Исходя из сказанного можно выстроить такую схему исторической динамики развития имагологической рецепции и репрезентации.
1. Архаика, древние цивилизации, Средние века – родо-племенные, эпико-мифологические, сказочные, ранне-цивилизационные, этнические стереотипы.
Источником ранних, изначальных стереотипов являются миф, мифологемы, запечатлевшие родо-племенной генезис первопредков на фоне других/чужих, т. е. те первичные формы самосознания, без которых невозможны разграничения мы/они, свои/чужие. «Свои» отождествляются с определенным звериным первопредком, к которому восходят «люди» («мы»), в то время как «чужие» – с враждебными животными, с полулюдьми, с нелюдьми.
В Новое время это явление запечатлели испанские хроники конкисты Америки.

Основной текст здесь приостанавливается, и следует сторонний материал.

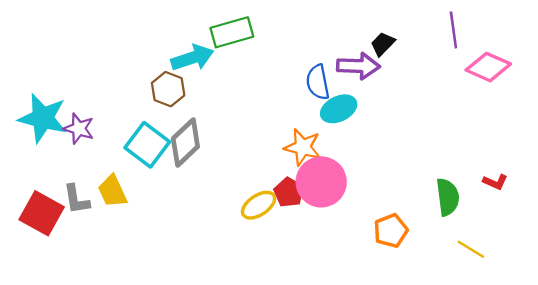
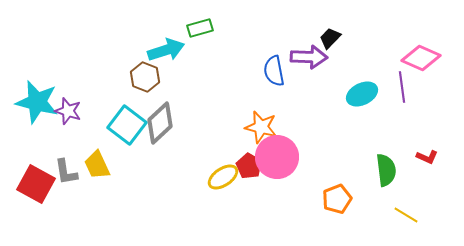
purple line: (453, 30) -> (402, 87), moved
green rectangle: (232, 32) -> (200, 28), size x0.7
cyan ellipse: (339, 109) -> (362, 94), moved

Так, высокоразвитые инки-кечуа (как и повсюду в Америке) не знали лошадей и потому поначалу воспринимали испанских всадников как божественных полулюдей – полуживотных (кентавр).
В античной Европе Аристотель разработал шкалу «человечности» – от диких «нелюдей», «полуживотных» до различных видов варваров (от звукоподражательного «бар-бар-бар», что означает «бормотанье» или неуменье говорить; ср. русское «немец», т. е. «немой». Варвары делились на разряды: от «людишек», не способных к самоуправлению, до варваров высшего уровня, способных к самоуправлению, имеющих свою культуру, религию…
В Средние века аристотелевская схематика переплелась или враждовала с религиозно-цивилизационными критериями «чужого».
2. Новое время – Современность – новые стереотипы религиозно-цивилизационно-культурные; имперско-идеологические; национально-этнические; универсалистские образы литературы и искусства; пропагандистские, в том числе расистские, националистические имиджи.
Аристотелевская схема была отвергнута гуманистами еще во времена испанской колонизации Америки в XVI–XVII вв.; гуманисты исповедовали христианский универсализм (францисканцы, доминиканцы) и утверждали, что согласно Христу, говоря словами Бартоломе де Лас Касаса, «все люди – человеки». Однако стереотипы дикаря, варвара не исчезли, они прочно въелись в «культурное подсознательное» европейцев, особенно со времени Просвещения и колониального разбоя XVIII–XIX вв., что волей-неволей было «способом» взаимного ознакомления Запада и Востока. Создающиеся в этот период записи европейских путешественников по Московии, Руси относят московитов к разновидности полувосточных варваров. В свою очередь по-особому видят православные русские немцев, поляков, «басурман». От этого первичного уровня первоознакомления предстоял большой путь культурно-хозяйственного, политического (в том числе и военного) «взаимодействия» до современности.
3. С середины XX в. – эпоха массового сознания, ТВ, электронного культуротворчества, переходящая в эпоху Постсовременности – стереотипы, полит-технологические имиджи, понятийно-логические структуры, масскультура, образы-стереотипы.
При этом выясняется, что взаимная рецепция тех стран, которые играют особенно важную роль в эпоху глобализации, имеет тенденцию к новому огрублению, своего рода архаизации, словно «попятному» движению по шкале исторической динамики. Все меньше, как в составе культуры Постсовременности, так и в имагологической рецепции и репрезентации, становится роль литературы, искусства. Преобладание грубых, «жестких» стереотипов и полит-технологических имиджей затрудняет международный диалог, порождает монологизм, нетерпимость, конфликты цивилизационно-религиозного характера (католически-протестанский/православные миры, западный мир/арабо-мусульманский мир и т. д.).